Sang pendatang baru langsung menggebrak lomba

“Alhamdulillah Dayak, puter pelung saya bisa juara 2 Kelas Utama. Ini adalah hasil yang sangat membanggakan sekaligus memuaskan,” ungkap Carik Asem Raja. Kesuksesan Dayak dalam menghadapi serangan lawan, tidak hanya berhenti di Kelas Utama. Saat melakoni aksi berikutnya, yakni turun di partai bergengsi yakni Best Of the Best, Dayak masih bisa memberikan perlawanan pada peserta yang dalam dalam satu blok.
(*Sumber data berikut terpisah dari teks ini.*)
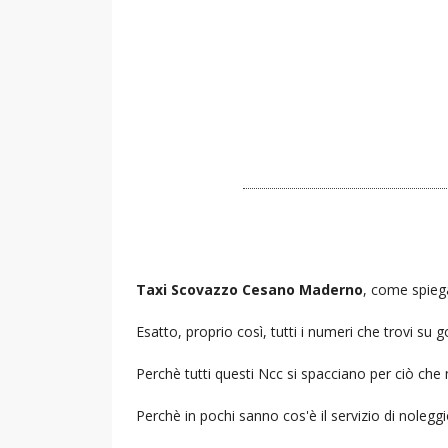
Taxi Scovazzo Cesano Maderno
, come spiega
Esatto, proprio così, tutti i numeri che trovi s
Perchè tutti questi Ncc si spacciano per ciò che
Perchè in pochi sanno cos'è il servizio di noleg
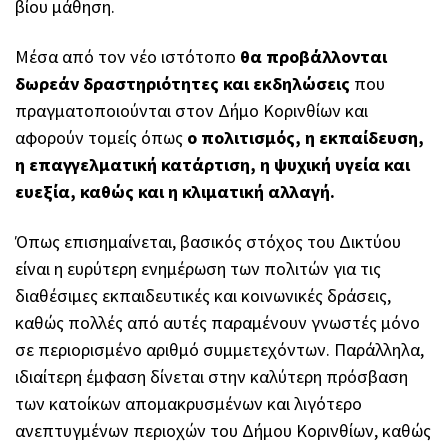
βίου μάθηση.
Μέσα από τον νέο ιστότοπο
θα προβάλλονται
δωρεάν δραστηριότητες και εκδηλώσεις
που
πραγματοποιούνται στον Δήμο Κορινθίων και
αφορούν τομείς όπως
ο πολιτισμός, η εκπαίδευση,
η επαγγελματική κατάρτιση, η ψυχική υγεία και
ευεξία, καθώς και η κλιματική αλλαγή.
Όπως επισημαίνεται, βασικός στόχος του Δικτύου
είναι η ευρύτερη ενημέρωση των πολιτών για τις
διαθέσιμες εκπαιδευτικές και κοινωνικές δράσεις,
καθώς πολλές από αυτές παραμένουν γνωστές μόνο
σε περιορισμένο αριθμό συμμετεχόντων. Παράλληλα,
ιδιαίτερη έμφαση δίνεται στην καλύτερη πρόσβαση
των κατοίκων απομακρυσμένων και λιγότερο
ανεπτυγμένων περιοχών του Δήμου Κορινθίων, καθώς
Hasil akhir menyatakan bahwa Dayak, puter pelung bergelang FLA 467 mempersembahkan trophy podium ketiga. “Ini baru luar biasa, Dayak masih sanggup tampil kembali di Kelas BOB dan bisa meraih juara 3. Hasil yang harus saya syukuri,” ungkap Raden Rahmatullah lagi. Keberhasilan tersebut nampaknya akan menjadi semangat dan motivasi baginya untuk bisa lebih aktif dan eksis menekuni hobi puter pelung dan menjelajah setiap kegiatan lomba.
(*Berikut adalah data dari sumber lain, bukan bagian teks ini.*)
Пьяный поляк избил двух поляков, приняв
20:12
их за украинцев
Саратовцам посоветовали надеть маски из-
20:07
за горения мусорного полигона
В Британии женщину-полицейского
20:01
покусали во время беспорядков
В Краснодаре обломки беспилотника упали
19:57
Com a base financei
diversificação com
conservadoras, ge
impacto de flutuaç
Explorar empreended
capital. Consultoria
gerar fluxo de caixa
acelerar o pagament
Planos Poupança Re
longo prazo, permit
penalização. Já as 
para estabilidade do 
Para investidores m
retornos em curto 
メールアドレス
“Sekarang saya makin semangat untuk terus lomba, saya siap untuk turun lomba jika kondisi burung siap dilombakan, tentunya target bisa juara lagi,” sambung Carik Asem Raje. Prestasi Raden Rahmatullah menembus podium dibarisan paling depan, juga dialami oleh team Caisar asuhan Ach Kusairi dan Lintar Bird Farm milik Chalili Adi Achmad. Kolaborasi inilah yang membentuk satu kekuatan untuk menghadirkan jawara berkualitas dalam merebut podium juara.
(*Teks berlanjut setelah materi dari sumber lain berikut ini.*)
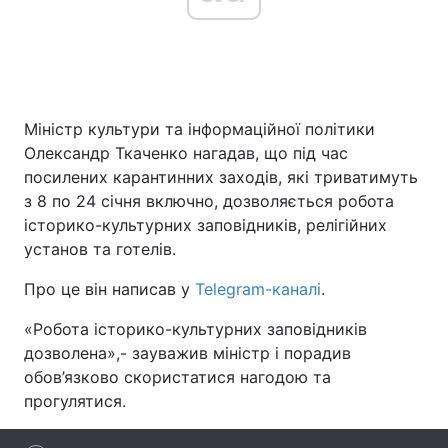
Головна
Війна
Міністр культури та інформаційної політики
Україна
Політика
Олександр Ткаченко нагадав, що під час
Економіка
Світ
посилених карантинних заходів, які триватимуть
з 8 по 24 січня включно, дозволяється робота
Спорт
Наука
історико-культурних заповідників, релігійних
установ та готелів.
Техно і зв'язок
Лайт
Про це він написав у
Telegram-каналі
.
Зброя
Інциденти
«Робота історико-культурних заповідників
Здоров'я
Туризм
дозволена»,- зауважив міністр і порадив
обов’язково скористатися нагодою та
Цікавинки
Погода
прогулятися.
Екологія
Регіони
Kolaborasi yang menghasilkan prestasi di arena lomba

“Kami datang ke Probolinggo untuk silaturrahmi dan juga membawa pulang trophy juara, Alhamdulillah apa yang menjadi misi kami bisa terealisasi meski kami merupakan orang-orang baru,” jelas Ach Kusairi. Lebih lanjut dikatakan bahwa semua itu adalah hasil perjuangan bersama, kekompakan dan kesolidan yang selalu terjalin dengan baik. Bahkan menurut Ach Kusairi di even D’N Sultan kolaborasi antara Raden Rahmatullah, Team Caisar dan Lintar Bird Farm mampu memanen sebanyak 8 trophy.

“Selama ini kami belum pernah mendapatkan trophy dengan jumlah banyak, kali ini di Probolinggo kami bisa panen dengan membawa pulang 8 trophy,” kata sekertaris di Bakesbangpol Sampang. Selanjutnya, kolaborasi ini akan terus tercipta dan siap menjelajah lomba demi lomba untuk mempersembahkan dan memboyong kembali trophy sebagai bukti kualitas jawara orbitan mereka.

“In syaa Allah kami akan turun di lomba puter pelung Nganjuk, mudah-mudahan hasilnya bisa lebih baik dan membuat kami makin semangat,” harap Ach Kusairi lagi.